Instructions to follow: Look over the listing below and work out how many lines have the word "your". Write only that number.

Extracted data:
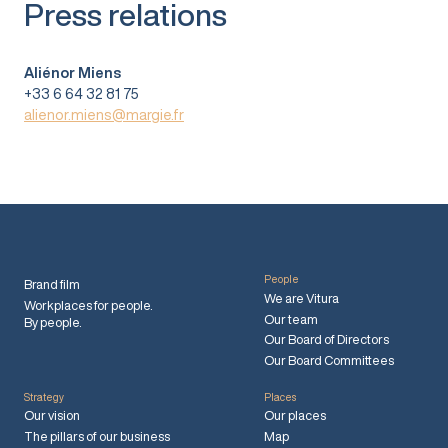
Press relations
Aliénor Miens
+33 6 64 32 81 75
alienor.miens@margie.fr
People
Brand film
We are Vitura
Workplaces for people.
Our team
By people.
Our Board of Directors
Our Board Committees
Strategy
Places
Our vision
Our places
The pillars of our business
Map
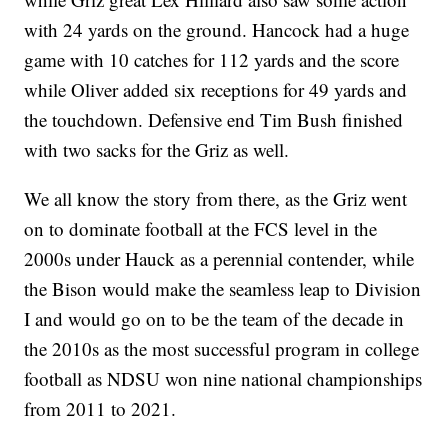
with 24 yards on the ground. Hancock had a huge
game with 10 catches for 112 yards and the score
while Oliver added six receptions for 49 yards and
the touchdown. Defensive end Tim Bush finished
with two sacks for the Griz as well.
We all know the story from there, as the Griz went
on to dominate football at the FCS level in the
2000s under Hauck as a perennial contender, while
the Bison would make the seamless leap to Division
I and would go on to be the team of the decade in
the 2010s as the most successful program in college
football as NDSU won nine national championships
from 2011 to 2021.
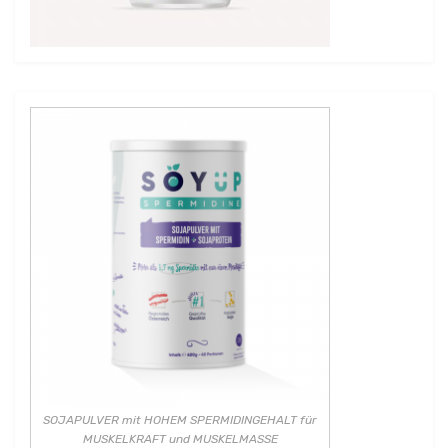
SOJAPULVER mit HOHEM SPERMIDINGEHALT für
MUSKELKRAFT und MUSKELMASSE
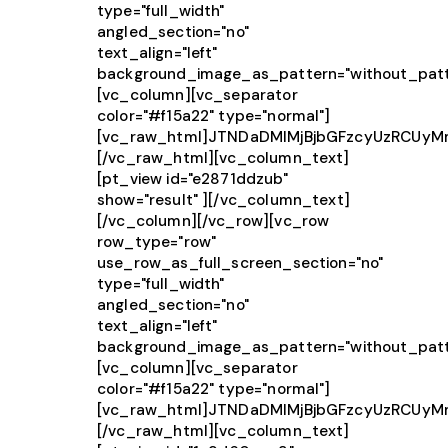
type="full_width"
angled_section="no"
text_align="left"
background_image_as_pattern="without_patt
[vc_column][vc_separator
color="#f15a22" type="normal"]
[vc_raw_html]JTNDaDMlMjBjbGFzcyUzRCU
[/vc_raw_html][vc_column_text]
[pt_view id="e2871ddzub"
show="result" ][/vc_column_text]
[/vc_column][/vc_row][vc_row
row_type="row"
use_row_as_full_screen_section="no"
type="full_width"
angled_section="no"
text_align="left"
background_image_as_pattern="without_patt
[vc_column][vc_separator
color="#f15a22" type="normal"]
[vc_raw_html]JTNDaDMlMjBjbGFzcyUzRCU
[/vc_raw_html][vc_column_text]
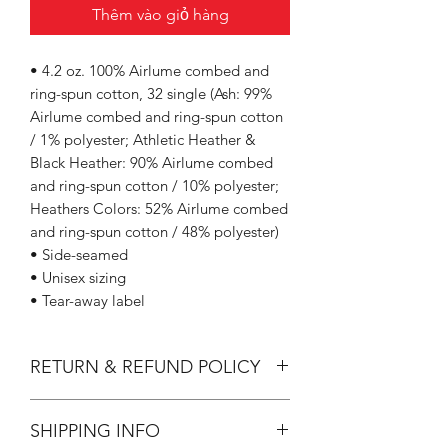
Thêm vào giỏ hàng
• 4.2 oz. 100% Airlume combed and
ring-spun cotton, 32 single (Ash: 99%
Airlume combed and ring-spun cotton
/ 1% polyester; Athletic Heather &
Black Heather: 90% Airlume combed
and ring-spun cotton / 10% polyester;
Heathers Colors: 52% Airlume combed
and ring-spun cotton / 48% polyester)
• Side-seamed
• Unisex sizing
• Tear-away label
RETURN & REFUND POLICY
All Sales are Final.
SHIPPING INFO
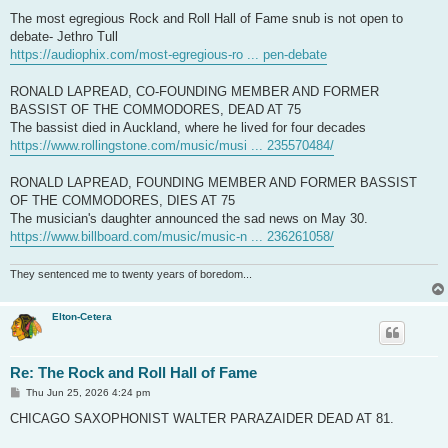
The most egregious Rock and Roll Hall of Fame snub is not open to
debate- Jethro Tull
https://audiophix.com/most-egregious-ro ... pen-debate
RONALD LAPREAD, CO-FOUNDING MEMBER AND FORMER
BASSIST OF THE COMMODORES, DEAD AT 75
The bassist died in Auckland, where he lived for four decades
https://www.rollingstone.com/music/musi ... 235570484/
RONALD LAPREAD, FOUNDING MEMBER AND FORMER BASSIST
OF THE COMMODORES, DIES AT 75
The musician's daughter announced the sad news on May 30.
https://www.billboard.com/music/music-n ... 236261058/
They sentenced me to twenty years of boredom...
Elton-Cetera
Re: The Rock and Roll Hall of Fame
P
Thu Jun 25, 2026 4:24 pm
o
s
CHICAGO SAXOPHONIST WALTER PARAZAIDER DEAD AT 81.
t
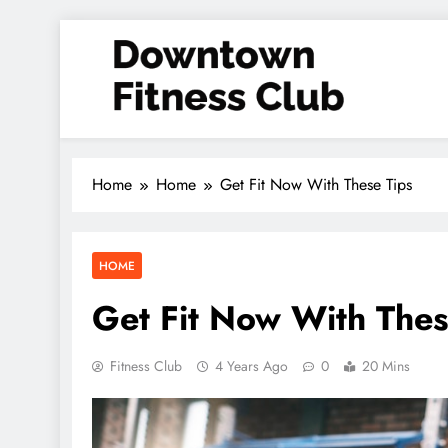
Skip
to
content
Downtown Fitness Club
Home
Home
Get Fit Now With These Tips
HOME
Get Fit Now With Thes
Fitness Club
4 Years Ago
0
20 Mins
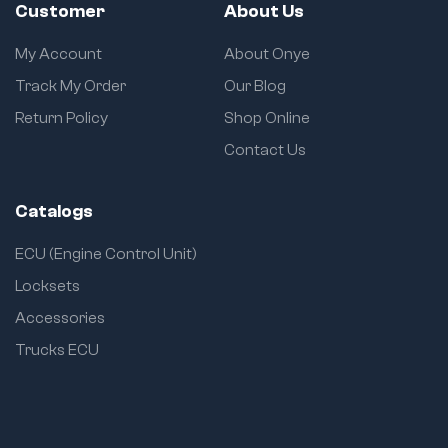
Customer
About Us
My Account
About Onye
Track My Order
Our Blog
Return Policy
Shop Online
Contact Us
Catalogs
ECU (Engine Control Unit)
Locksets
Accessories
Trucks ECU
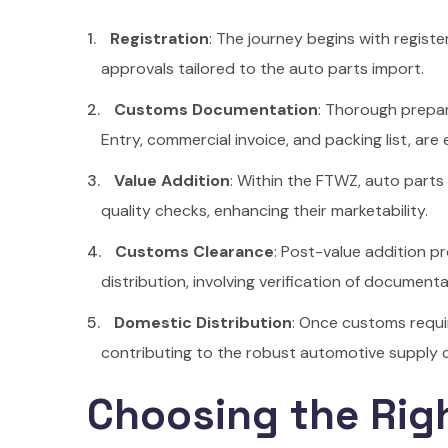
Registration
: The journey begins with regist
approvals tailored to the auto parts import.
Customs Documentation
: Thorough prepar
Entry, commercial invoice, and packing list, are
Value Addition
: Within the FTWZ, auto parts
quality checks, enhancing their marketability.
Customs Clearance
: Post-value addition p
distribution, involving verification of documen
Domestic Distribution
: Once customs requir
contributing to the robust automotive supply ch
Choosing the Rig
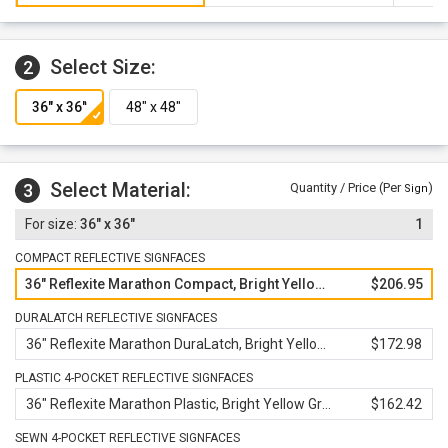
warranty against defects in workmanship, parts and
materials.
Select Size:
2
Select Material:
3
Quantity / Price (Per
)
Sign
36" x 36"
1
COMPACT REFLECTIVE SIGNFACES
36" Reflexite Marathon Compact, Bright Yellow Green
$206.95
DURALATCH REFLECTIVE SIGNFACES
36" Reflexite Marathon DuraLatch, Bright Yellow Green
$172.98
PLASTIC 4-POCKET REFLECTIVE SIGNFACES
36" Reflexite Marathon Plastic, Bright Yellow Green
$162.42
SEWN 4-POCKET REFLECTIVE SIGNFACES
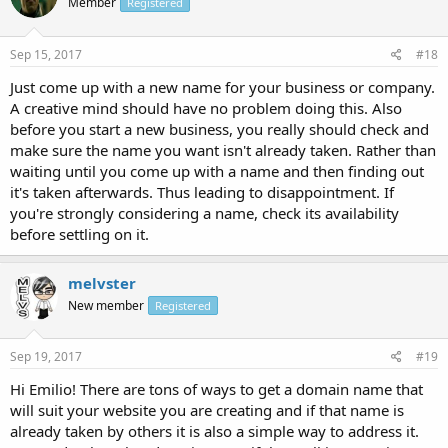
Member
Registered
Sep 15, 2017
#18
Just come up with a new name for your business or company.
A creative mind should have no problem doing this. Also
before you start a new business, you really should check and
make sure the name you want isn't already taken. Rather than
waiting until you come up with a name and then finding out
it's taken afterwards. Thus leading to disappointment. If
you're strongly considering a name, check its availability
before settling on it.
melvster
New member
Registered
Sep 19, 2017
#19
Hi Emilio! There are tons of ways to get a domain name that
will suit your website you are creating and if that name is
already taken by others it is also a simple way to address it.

Answer for the task: 2